Tarım işçisinin pazarlık güçleri yoktur ücret anlamında. Köy yerinde alternatifi yoktur, mecbur o işte çalışmak zorundadır. Beslenme için, yemek yapmaya zamanı yoktur, pratik ne varsa onu yer, işten dolayı uzun uzun yemeğe zaman ayıramaz...

Bitkisel üretimde özellikle çalışma zamanları belli dönemlerde çok yoğunlaşır, dolaysıyla o işi yetiştirmek zorundadır. Bunun içinde yemekti, keyifti bunlara ayıracak zamanı yoktur.

Özetle Kırsalda yaşamak zahmetlidir ve çok çalışma gerektirir.  Hayvanlara ve bahçeye bakmaktan yakacak odun ayırmaya ve garaj yolunuzdan kar küremeye kadar her zaman yapılacak bir iş vardır. Benim babamın bir sözü vardır: “Köyde iş bitmez” der.

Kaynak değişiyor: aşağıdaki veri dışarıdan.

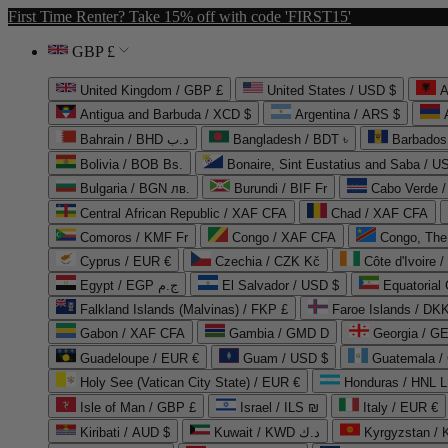
First Time Renter? Take 15% off with code 'FIRST15'
GBP £
United Kingdom / GBP £
United States / USD $
A
Antigua and Barbuda / XCD $
Argentina / ARS $
Bahrain / BHD د.ب
Bangladesh / BDT ৳
Barbados
Bolivia / BOB Bs.
Bonaire, Sint Eustatius and Saba / U
Bulgaria / BGN лв.
Burundi / BIF Fr
Cabo Verde 
Central African Republic / XAF CFA
Chad / XAF CFA
Comoros / KMF Fr
Congo / XAF CFA
Congo, The 
Cyprus / EUR €
Czechia / CZK Kč
Côte d'Ivoire 
Egypt / EGP ج.م
El Salvador / USD $
Equatorial
Falkland Islands (Malvinas) / FKP £
Faroe Islands / DKK
Gabon / XAF CFA
Gambia / GMD D
Georgia / G
Guadeloupe / EUR €
Guam / USD $
Guatemala /
Holy See (Vatican City State) / EUR €
Honduras / HNL L
Isle of Man / GBP £
Israel / ILS ₪
Italy / EUR €
Kiribati / AUD $
Kuwait / KWD د.ك
Kyrgyzstan /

Kırsalda hayat dışardan göründüğü gibi cazip falan değildir, zorlukları vardır. Sadece işi köyde olanlar için iş imkanı ve zorlukları vardır kırsal yaşamın. Eğer ek işiniz ve emekli de iseniz sıkıntınız olmaz elbette.

Sağlık imkanları sıkıntılıdır. Şehir merkezine uzak olduğundan mütevellit, doktora git, gel zaman alıyor tabii. Bir de takibi gerektiren kronik bir rahatsızlığınız varsa bu sıkıntı katlanıyor elbette.

En önemli sorunlardan biri de eğitimdir. Ben köy çocuğuyum, bunu bizzat yaşadım. Eğitim imkanları olmadığı için hep yatılı okullarda okumak zorunda kaldım. Çiftçiler genelde bu yaşam şartlarının ağır olduğundan dolayı çocuklarını hep okuturlar, bütün güçlüklere rağmen.

Sosyal alanlar ve kültürel ortam yoktur. Daha doğrusu çiftçinin buna zamanı da pek yoktur. Kış aylarında da bu ortam bir nebze olsa köy kahvehanelerinde giderilir ama şehir yaşamındaki o canlılığı karşılayamaz elbette.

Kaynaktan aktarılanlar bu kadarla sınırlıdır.